Friday, December 20, 2013

Jehovah Tsidkenu, by Robert Murray M'Cheyne

My mother recently discovered a powerful poem by Robert Murray M'Cheyne, the Scottish pastor who accomplished more before he died at age 29 than most men do in a full lifetime.

To understand the poem, you need to know that the key phrase, Jehovah Tsidkenu, is Hebrew for "The Lord Our Righteousness". It refers to how, through Jesus, God credits His people with righteousness, a righteousness they did not earn or deserve.

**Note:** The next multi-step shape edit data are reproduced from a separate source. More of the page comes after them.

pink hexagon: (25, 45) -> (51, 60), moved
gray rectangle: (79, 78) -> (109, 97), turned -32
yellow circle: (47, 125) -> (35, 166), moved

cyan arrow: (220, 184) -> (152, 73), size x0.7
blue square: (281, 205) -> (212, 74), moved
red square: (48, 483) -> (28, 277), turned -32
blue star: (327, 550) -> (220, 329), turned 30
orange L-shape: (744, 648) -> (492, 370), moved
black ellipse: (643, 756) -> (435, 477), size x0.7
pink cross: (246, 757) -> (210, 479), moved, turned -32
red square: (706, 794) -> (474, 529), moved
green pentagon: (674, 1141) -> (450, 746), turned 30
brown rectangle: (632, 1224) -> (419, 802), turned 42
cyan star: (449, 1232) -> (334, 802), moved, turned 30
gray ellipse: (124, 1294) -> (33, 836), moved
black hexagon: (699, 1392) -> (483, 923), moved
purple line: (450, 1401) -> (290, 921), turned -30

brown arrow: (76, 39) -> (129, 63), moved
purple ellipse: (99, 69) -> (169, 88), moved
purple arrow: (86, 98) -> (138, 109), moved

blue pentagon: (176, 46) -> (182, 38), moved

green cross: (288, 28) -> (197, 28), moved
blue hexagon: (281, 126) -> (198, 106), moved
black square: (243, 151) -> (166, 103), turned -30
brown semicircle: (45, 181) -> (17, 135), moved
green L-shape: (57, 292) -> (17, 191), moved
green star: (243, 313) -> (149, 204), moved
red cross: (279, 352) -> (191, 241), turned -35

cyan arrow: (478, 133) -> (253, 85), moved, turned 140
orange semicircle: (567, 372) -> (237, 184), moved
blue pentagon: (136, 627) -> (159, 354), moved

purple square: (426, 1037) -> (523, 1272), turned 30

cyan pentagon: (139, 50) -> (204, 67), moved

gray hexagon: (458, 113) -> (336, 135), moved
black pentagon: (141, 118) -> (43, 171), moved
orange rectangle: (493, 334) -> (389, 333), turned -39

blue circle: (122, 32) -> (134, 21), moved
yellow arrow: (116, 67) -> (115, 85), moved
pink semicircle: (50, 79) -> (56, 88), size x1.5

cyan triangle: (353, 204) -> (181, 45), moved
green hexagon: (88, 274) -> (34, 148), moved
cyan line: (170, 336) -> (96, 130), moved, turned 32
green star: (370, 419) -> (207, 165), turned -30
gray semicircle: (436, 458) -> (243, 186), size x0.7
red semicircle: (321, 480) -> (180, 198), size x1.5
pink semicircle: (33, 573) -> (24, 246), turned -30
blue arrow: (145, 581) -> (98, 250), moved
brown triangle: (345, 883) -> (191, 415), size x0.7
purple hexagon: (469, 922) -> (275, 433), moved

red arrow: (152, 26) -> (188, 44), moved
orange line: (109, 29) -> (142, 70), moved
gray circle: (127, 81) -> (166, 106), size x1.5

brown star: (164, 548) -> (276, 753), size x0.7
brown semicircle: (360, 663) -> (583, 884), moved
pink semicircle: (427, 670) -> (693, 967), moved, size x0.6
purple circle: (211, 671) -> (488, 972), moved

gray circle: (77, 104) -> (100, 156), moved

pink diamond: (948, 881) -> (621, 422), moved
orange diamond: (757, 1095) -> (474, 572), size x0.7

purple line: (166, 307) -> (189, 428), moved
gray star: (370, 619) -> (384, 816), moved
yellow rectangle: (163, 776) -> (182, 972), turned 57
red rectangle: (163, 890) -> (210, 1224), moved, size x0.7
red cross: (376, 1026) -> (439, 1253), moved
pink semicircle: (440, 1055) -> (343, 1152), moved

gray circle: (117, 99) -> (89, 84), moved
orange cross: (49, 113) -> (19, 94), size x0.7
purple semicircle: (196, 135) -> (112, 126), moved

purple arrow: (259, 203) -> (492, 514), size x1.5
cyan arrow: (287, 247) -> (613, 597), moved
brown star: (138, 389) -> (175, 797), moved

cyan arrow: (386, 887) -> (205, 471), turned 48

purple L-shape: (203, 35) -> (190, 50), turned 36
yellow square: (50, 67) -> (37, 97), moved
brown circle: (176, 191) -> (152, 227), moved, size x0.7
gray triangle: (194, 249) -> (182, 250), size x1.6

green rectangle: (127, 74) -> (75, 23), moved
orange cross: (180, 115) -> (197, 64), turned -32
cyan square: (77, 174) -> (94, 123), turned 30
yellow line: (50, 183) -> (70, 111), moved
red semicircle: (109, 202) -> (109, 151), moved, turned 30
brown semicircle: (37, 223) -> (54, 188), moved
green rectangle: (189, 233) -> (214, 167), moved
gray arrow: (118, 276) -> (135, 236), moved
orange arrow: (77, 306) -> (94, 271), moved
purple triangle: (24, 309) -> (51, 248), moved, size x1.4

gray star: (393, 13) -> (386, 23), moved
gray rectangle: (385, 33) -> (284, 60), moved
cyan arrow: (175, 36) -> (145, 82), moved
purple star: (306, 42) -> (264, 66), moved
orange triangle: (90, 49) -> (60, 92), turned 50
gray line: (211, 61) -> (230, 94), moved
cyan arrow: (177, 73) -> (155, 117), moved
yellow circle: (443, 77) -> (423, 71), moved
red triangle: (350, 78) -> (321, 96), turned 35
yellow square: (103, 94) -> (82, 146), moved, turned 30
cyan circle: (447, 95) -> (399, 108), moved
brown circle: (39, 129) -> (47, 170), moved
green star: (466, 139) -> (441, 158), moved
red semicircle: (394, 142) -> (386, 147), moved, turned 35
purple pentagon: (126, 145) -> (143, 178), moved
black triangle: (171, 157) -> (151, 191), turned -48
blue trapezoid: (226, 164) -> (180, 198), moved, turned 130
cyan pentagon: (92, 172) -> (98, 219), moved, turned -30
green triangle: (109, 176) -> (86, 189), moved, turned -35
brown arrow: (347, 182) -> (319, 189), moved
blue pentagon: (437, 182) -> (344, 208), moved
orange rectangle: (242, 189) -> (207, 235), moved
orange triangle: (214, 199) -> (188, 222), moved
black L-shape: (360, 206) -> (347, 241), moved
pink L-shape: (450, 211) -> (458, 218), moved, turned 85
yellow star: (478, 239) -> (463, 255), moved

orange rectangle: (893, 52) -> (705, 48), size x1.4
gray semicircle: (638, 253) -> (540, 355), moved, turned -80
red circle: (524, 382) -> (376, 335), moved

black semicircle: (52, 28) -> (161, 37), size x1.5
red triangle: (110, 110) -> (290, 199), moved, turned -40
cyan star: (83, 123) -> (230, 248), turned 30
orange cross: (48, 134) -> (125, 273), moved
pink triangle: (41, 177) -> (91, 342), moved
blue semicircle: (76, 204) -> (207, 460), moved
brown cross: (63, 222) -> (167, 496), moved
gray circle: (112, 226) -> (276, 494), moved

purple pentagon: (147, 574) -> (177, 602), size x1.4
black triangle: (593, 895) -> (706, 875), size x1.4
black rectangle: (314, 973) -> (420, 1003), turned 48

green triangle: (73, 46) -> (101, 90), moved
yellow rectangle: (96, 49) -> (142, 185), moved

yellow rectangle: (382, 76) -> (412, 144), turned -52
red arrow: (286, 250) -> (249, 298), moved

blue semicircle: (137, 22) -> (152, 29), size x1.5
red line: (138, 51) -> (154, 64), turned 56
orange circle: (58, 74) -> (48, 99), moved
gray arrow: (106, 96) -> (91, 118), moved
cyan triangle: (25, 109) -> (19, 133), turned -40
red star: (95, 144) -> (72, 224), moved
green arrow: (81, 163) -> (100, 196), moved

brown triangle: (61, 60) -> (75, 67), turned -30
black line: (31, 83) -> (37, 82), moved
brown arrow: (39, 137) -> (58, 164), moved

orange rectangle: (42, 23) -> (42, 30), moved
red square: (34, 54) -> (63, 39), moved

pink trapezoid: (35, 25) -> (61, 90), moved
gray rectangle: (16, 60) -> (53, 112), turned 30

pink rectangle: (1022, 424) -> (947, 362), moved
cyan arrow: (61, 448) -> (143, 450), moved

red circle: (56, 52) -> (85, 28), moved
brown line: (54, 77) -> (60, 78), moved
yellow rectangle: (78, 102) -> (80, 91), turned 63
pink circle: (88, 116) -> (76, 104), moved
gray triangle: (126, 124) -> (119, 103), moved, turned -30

I once was a stranger to grace and to God,
I knew not my danger, and felt not my load;
Though friends spoke in rapture of Christ on the tree,
Jehovah Tsidkenu was nothing to me.

I oft read with pleasure, to sooth or engage,
Isaiah´s wild measure and John´s simple page;
But e´en when they pictured the blood sprinkled tree
Jehovah Tsidkenu seemed nothing to me.

Like tears from the daughters of Zion that roll,
I wept when the waters went over His soul;
Yet thought not that my sins had nailed to the tree
Jehovah Tsidkenu twas nothing to me.

When free grace awoke me, by light from on high,
Then legal fears shook me, I trembled to die;
No refuge, no safety in self could I see
Jehovah Tsidkenu my Saviour must be.

My terrors all vanished before the sweet name;
My guilty fears banished, with boldness I came
To drink at the fountain, life giving and free
Jehovah Tsidkenu is all things to me.

Jehovah Tsidkenu! my treasure and boast,
Jehovah Tsidkenu! I ne´er can be lost;
In thee I shall conquer by flood and by field,
My cable, my anchor, my breast-plate and shield!

Even treading the valley, the shadow of death,
This "watchword" shall rally my faltering breath;
For while from life´s fever my God sets me free,
Jehovah Tsidkenu, my death song shall be.
 If you'd like to try singing this poem, it can be sung to the tune Gordon, which is most famously sung to "My Jesus I Love Thee".